Back now to Papa Westray, where Orkney’s new superstar island continued an amazing run of birds in recent months. Sharing the island with the Red-footed Falcon on 30th was a Woodchat Shrike - coming hot on the heels of a good run of records elsewhere in Britain in the preceding days. The week began with one found on The Lizard on 26th, followed by another on Tresco (Scilly) the next day; on 28th, one was discovered singing at Hightown Dunes (Merseyside), one lingered on 28th-30th on South Uist (Western Isles); and further individuals were found on 1st on Out Skerries (Shetland) and in Somerset at Black Hill near Bicknoller. A female found on Bardsey (Gwynedd) on 29th was the island’s 28th record of the species – a stunning haul given the westerly location and, in this latest bird, the first for the island in almost a decade.
These were far from the rarest of shrikes seen this week – 31st marked the arrival of two Lesser Grey Shrikes, one apiece for Unst (Shetland) and Westray (Orkney).
Some 25 Red-backed Shrikes were found this week, nationwide – from Shetland to Scilly, Anglesey to Kent – almost all coastal points were covered.

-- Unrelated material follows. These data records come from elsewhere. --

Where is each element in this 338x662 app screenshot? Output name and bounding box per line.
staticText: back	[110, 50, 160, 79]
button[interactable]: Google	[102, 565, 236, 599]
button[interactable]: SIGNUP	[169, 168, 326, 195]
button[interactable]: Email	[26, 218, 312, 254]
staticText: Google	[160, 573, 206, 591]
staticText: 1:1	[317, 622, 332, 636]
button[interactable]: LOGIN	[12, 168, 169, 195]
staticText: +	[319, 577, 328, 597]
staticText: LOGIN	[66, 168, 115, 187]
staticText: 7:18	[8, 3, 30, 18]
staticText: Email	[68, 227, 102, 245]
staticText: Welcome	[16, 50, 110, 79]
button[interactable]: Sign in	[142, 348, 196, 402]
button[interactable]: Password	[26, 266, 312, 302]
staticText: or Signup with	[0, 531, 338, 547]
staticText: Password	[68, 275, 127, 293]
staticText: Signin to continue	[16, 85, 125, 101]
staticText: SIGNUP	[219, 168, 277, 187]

As we anticipated at the end of last week, Rose-coloured Starlings were on the move on the Continent and were surely due to start arriving in Britain and Ireland this week – and so it proved in recent days. Birds were found this week on 28th on Skomer (Pembrokeshire) and at Mayland (Essex), and in a Devon garden at an undisclosed location; on 29th at Land’s End and Tintagel (Cornwall), Portslade-by-Sea (East Sussex), and in Cork (Co.Cork); on 29th-30th on St Mary’s (Scilly); and on 30th on South Uist (Western Isles) and in a garden at Nefyn (Gwynedd). On 31st more were found – at Carnforth and Fluke Hall (Lancashire), Marloes Mere (Pembrokeshire), Hookwood (Surrey) and Portland (Dorset); and on 1st more were found in Cornwall at St Just and Newquay, while two birds were now present at Land’s End, and another Irish bird appeared, at Hags Head (Co.Clare). More to follow, surely…

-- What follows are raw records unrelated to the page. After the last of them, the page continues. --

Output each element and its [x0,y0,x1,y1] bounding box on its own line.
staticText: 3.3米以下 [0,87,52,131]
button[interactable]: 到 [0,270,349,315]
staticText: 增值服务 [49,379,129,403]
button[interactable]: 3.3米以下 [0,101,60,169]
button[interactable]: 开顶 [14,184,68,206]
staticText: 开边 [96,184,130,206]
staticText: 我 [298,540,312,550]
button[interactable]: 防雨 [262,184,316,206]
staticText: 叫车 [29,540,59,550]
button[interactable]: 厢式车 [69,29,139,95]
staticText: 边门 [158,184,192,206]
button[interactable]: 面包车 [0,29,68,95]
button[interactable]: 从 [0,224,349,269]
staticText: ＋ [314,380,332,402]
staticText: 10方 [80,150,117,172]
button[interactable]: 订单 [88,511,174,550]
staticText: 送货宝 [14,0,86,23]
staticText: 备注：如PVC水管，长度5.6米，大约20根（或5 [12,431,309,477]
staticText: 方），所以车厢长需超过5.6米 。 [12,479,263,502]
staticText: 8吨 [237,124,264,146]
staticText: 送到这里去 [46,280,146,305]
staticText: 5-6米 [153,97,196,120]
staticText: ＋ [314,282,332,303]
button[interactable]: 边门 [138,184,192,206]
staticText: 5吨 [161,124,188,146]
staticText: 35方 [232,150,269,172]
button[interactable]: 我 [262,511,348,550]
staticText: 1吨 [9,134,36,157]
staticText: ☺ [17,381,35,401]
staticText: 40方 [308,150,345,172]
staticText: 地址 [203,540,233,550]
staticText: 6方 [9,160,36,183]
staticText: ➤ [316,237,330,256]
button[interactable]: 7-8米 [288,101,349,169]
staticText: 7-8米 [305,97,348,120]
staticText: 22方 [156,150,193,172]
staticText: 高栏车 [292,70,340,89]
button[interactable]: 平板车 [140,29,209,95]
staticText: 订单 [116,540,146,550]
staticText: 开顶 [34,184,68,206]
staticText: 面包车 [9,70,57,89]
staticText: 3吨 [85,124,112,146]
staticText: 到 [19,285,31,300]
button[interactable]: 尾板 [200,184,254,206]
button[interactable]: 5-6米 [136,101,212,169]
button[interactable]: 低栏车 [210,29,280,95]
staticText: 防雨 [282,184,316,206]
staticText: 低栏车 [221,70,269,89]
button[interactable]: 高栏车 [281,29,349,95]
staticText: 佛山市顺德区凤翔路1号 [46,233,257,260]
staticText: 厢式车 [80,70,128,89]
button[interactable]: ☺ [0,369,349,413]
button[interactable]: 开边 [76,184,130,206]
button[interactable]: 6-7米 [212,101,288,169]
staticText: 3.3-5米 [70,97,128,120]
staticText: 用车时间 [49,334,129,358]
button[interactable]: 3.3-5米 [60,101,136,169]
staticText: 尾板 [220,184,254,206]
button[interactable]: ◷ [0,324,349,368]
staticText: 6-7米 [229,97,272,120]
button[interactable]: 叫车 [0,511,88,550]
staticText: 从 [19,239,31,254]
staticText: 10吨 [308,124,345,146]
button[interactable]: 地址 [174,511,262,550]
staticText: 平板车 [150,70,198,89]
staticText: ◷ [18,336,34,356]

Other predictable colourful fare continued to stream in this week – starting with Bee-eaters, the week’s most northerly birds were two mobile individuals in Wester Quarff (Shetland) on 26th. More were found further south – on 27th at South Foreland (Kent), The Naze (Essex) and Ventnor (Isle of Wight); on 28th at Sandown (Isle of Wight), Dungeness (Kent), Bolton-upon-Dearne (South Yorkshire) and at High Hauxley (Northumberland); on 29th at Long Nab and Scarborough (North Yorkshire), and Pett Level (East Sussex); and 30th over West Buckland (Somerset). On 31st duos were seen on South Ronaldsay (Orkney) and at Filey (North Yorkshire), and a probable flew over Sanderstead (London) in the late morning.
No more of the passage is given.